His dearest friend was Sundaramurti Nayanar — Sundarar — one of the four greatest of all the Shaiva saints. As the Periyapuranam tells it, when Sundarar’s time on earth was done, Shiva sent a white elephant from Kailasa to carry him home to heaven. Cheraman Perumal, at Thiruvanchikulam, saw his friend rising into the sky — and could not bear the parting. He leapt onto his horse, whispered a sacred hymn into its ear, and spurred it upward after the elephant, riding into the heavens to join Sundarar on the road to Kailasa. The two of them, poet and king, are believed to have spent their last days here and ascended from this place together. It is one of the most beloved images in the whole of Tamil Shaiva devotion — and it belongs to Kerala.

Standing where the road went up

Kodungallur is a town thick with the beginnings of things — India’s first mosque, one of its earliest churches, an ancient goddess temple, the old Chera capital — all within a few miles. Thiruvanchikulam is its quiet Shaiva heart, less famous than its neighbours but, for anyone who knows the story, almost unbearably moving: the exact patch of Kerala earth from which a king is said to have ridden his horse into the sky rather than lose his friend.

Visiting Thiruvanchikulam

The temple stands at Kodungallur in Thrissur district, easily combined with the town’s other great sites — the Bhagavathy temple, the Cheraman Juma Masjid and the Muziris heritage trail. Details are on the Thiruvanchikulam place page; more of the district is on the Thrissur hub.
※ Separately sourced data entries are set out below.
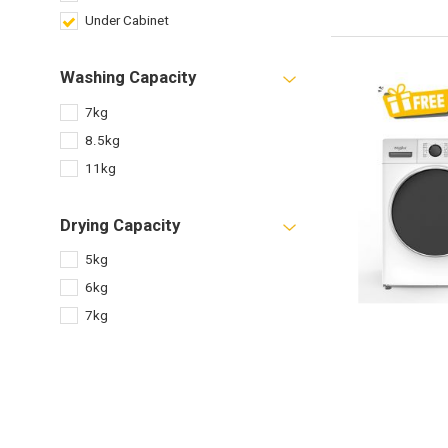
Under Cabinet
Washing Capacity
7kg
8.5kg
11kg
Drying Capacity
5kg
6kg
7kg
Frequently asked questions

Why is Thiruvanchikulam temple important?

It is the only temple in Kerala counted among the 276 Paadal Petra Sthalams — the Shiva temples sung in the Tevaram hymns of the Tamil Nayanmar saints. It enshrines Shiva as Mahadeva with Parvati as Uma, and stood at the heart of the old Chera capital, Mahodayapuram, at present-day Kodungallur.

What is the legend of Cheraman Perumal at Thiruvanchikulam?

Cheraman Perumal Nayanar, a Chera saint-king, was the close friend of the saint-poet Sundaramurti Nayanar. When a white elephant from Kailasa came to carry Sundarar to heaven, Cheraman is said to have leapt on his horse and ridden up into the sky after him, so that the two ascended to Kailasa together from this temple.

Was Kodungallur the Chera capital?

Yes — Kodungallur is identified with Mahodayapuram (Makotai), the capital of the Chera Perumals of Kerala, which was built around the Thiruvanchikulam temple and protected by high fortifications.